The mist rose gently from the calm water as I carefully cleared a narrow strip in the weed, using a small rake on the end of my landing net pole very close to the bank.

Tench love weed and the food and cover it provides, so I was careful to only scrape out enough to provide a clearing for my tiny pole float and create a spot for my bait to rest on the silt.

Quietly lowering a small pole cup of chopped worms in dark groundbait along with a pinch of hempseed, pellets and maggots into the swim, I inched my little bit of worm over the top before enjoying the damp air rising above the willows and alders.

Those moments when waiting for the first signs of interest from the fish are as good as they get, though I didn’t have to wait long before the float tip trembled before being pulled slowly under. A gentle strike, a wriggling resistance and the fattest little tench lay in the landing net and made my day.

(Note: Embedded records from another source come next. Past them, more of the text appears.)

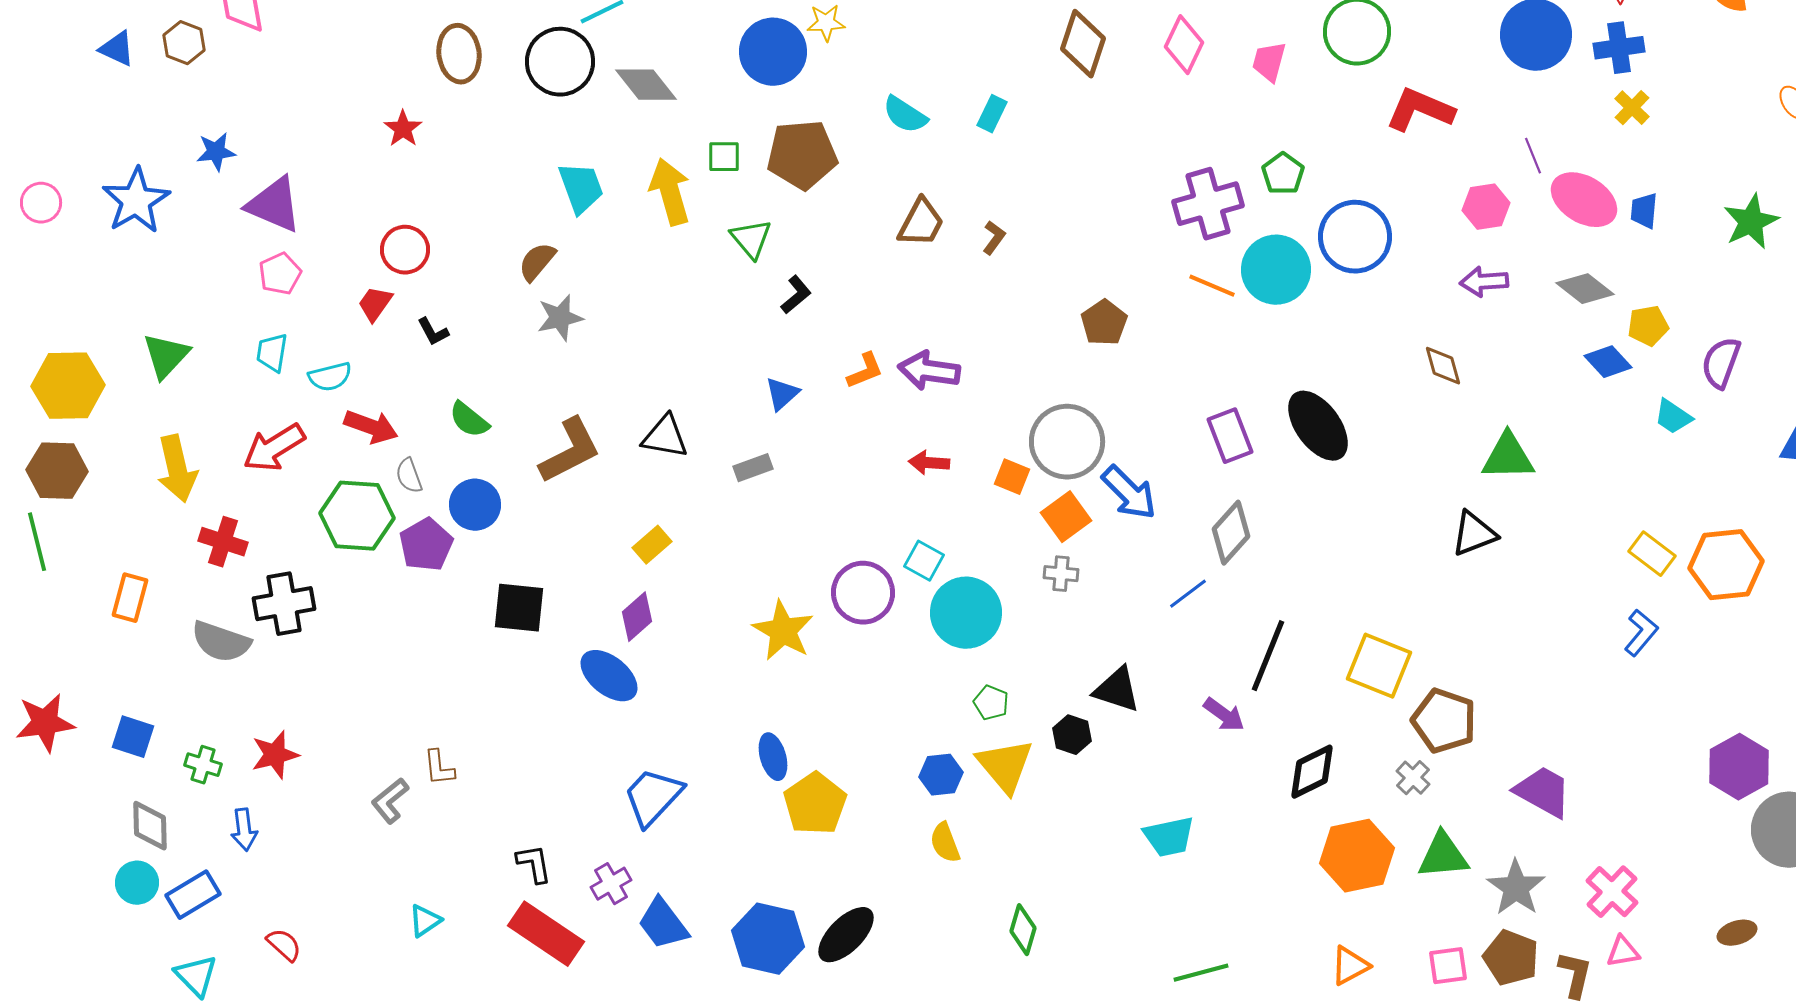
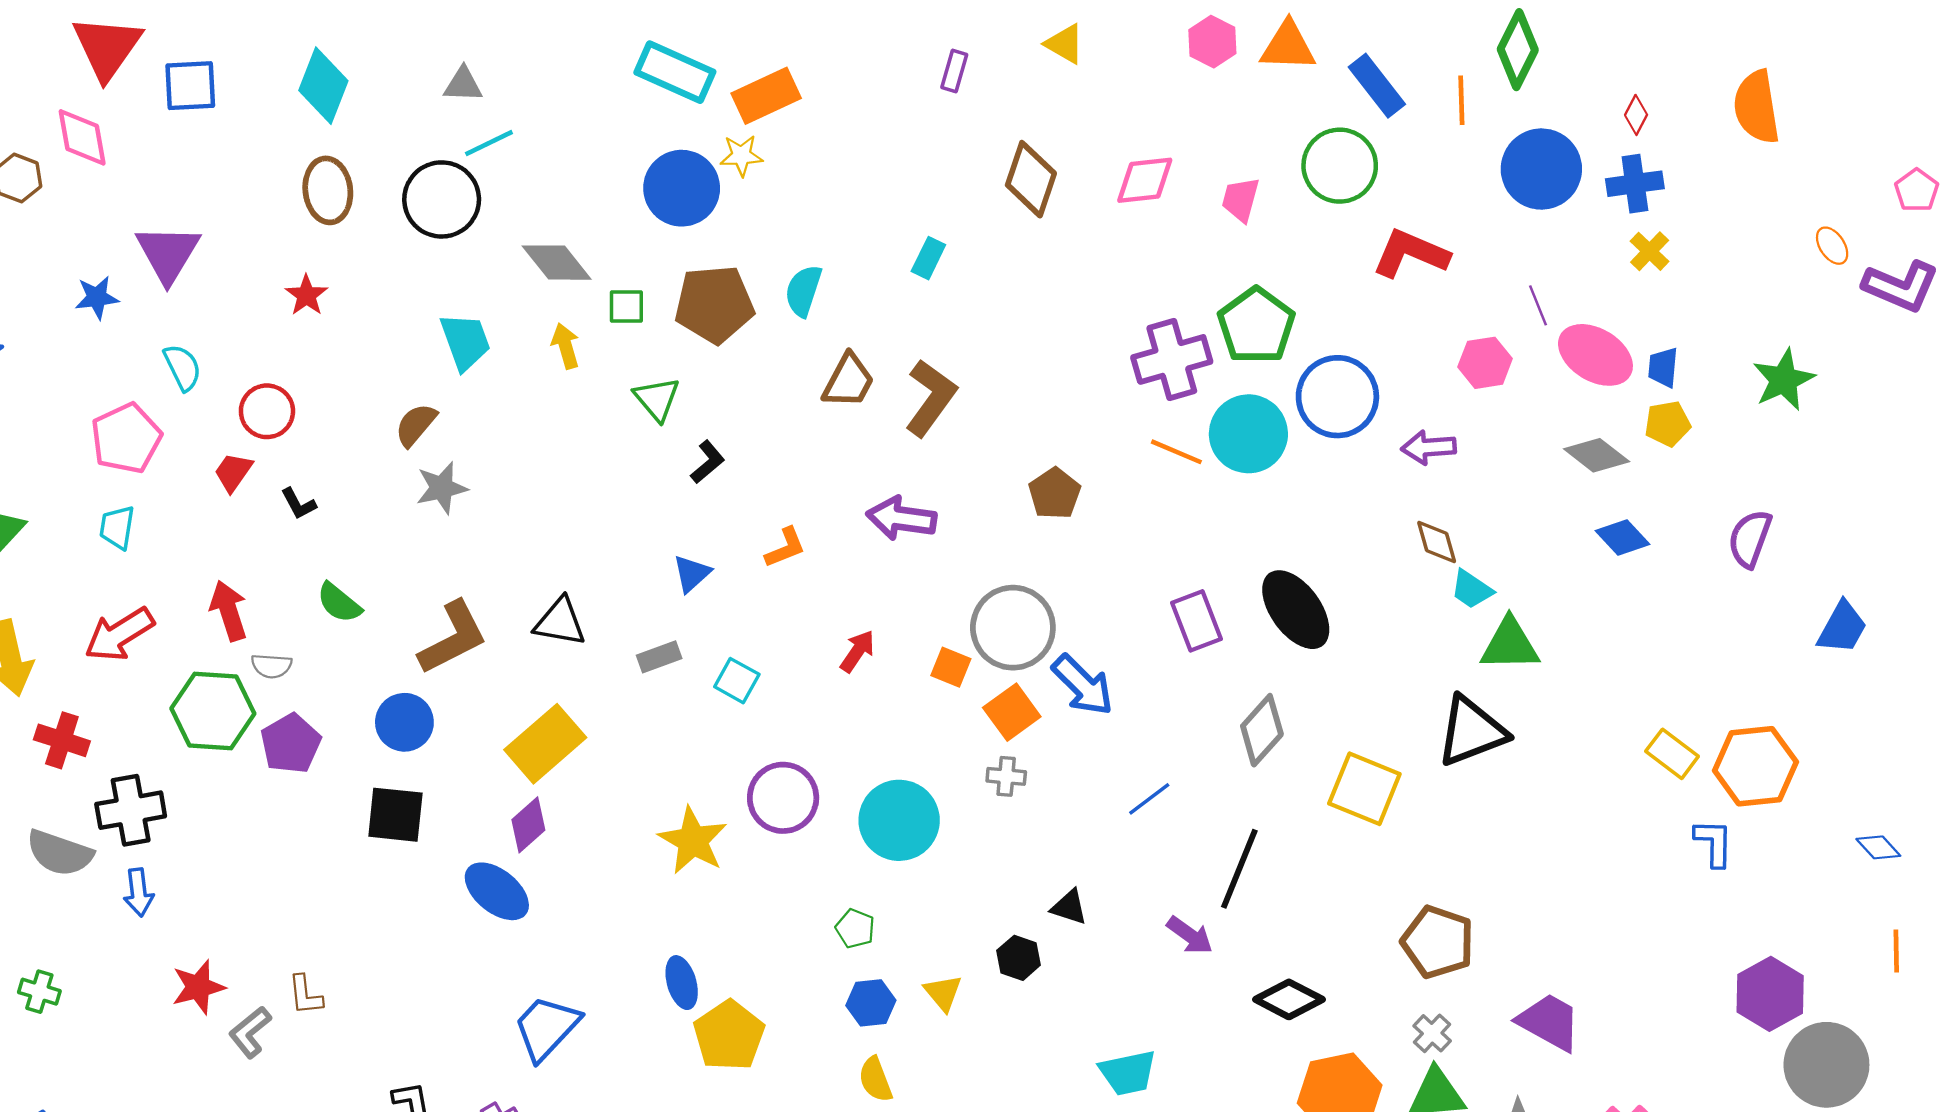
pink diamond: (1184, 45) -> (1145, 180), turned 58
gray diamond: (646, 85) -> (557, 263), moved
cyan semicircle: (905, 115) -> (803, 291), moved, turned 75
red star: (403, 129) -> (306, 295), moved
blue star: (216, 152) -> (97, 297), moved
green pentagon: (1283, 174) -> (1256, 326), size x1.6
yellow arrow: (670, 192) -> (566, 346), size x0.6
purple triangle: (274, 205) -> (168, 254), moved, turned 38
brown L-shape: (994, 238) -> (931, 398), size x2.0
pink pentagon: (280, 274) -> (126, 438), size x1.5
purple arrow: (1484, 282) -> (1429, 447), moved
yellow pentagon: (1648, 326) -> (1668, 424), moved
purple arrow: (929, 371) -> (901, 518), moved
cyan semicircle: (330, 377) -> (182, 367), moved, turned -102
cyan trapezoid: (1673, 417) -> (1472, 589), moved
red arrow: (371, 427) -> (229, 611), turned -128
red arrow: (929, 463) -> (857, 651), turned 120
gray semicircle: (409, 476) -> (271, 666), turned -66
blue circle: (475, 505) -> (404, 722), moved
gray diamond: (1231, 533) -> (1262, 730), moved
black triangle: (1474, 534) -> (1472, 731), size x1.4
yellow rectangle: (652, 545) -> (545, 744), size x1.8
cyan square: (924, 561) -> (737, 681), moved
blue L-shape: (1641, 633) -> (1714, 843), moved, turned -39
yellow square: (1379, 666) -> (1364, 789), moved
black triangle: (1117, 690) -> (1069, 907), size x0.7
green pentagon: (991, 703) -> (855, 928), moved
red star: (275, 755) -> (198, 987), moved
yellow triangle: (1005, 766) -> (943, 993), size x0.6
black diamond: (1312, 772) -> (1289, 999), turned 54
gray cross: (1413, 778) -> (1432, 1033), moved
blue arrow: (244, 830) -> (139, 892), moved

my very first tench from our new pool, tempted by a bit of worm
Luckily it was the first of many, so another little pot of tempting morsels was added to the swim after every couple of tench and didn’t they fight, stretching my elastic to the point where I thought I’d be broken. They were the most perfect fish, golden red-eyed beauties, the females so fat that spawning was surely imminent.

they are the most perfect example of tench
It was a little cool and early for the crucians to add to my enjoyment but they will surely be delighting us all before too many weeks have passed and I was more than happy with the eleven tench caught in the four hours I was able to escape the world. 

butter melting in the early morning sunshine
Chris casting into the future
They weren’t all small either, several being around the three pound mark or more and really feisty too. Neither did I  catch as many as several other members, so for our Wimborne Club, it has been mission accomplished.

a happy angler with a good 'un
Three years ago the WDAC set out to create a traditional tench and crucian fishery for our members and with the help of many volunteers and organisations like the EA and Angling Trust, the results are simply delightful. I’d strongly recommend you give it a try ; it really is a jewel in our crown.
Chris catching the future

For further info on WDAC membership and our other waters, please visit our website :   http://www.wimborneanddistrictanglingclub.co.uk/

Wednesday, 6 March 2019


it's disconcerting to be ignored by a hawk that is just eight feet from me - only this once did he pay me any attention
Many special events have happened in our wooded wildlife friendly garden but few come close to this summer when a pair of sparrow hawks decided to nest in the heart of our patch in sunny Dorset.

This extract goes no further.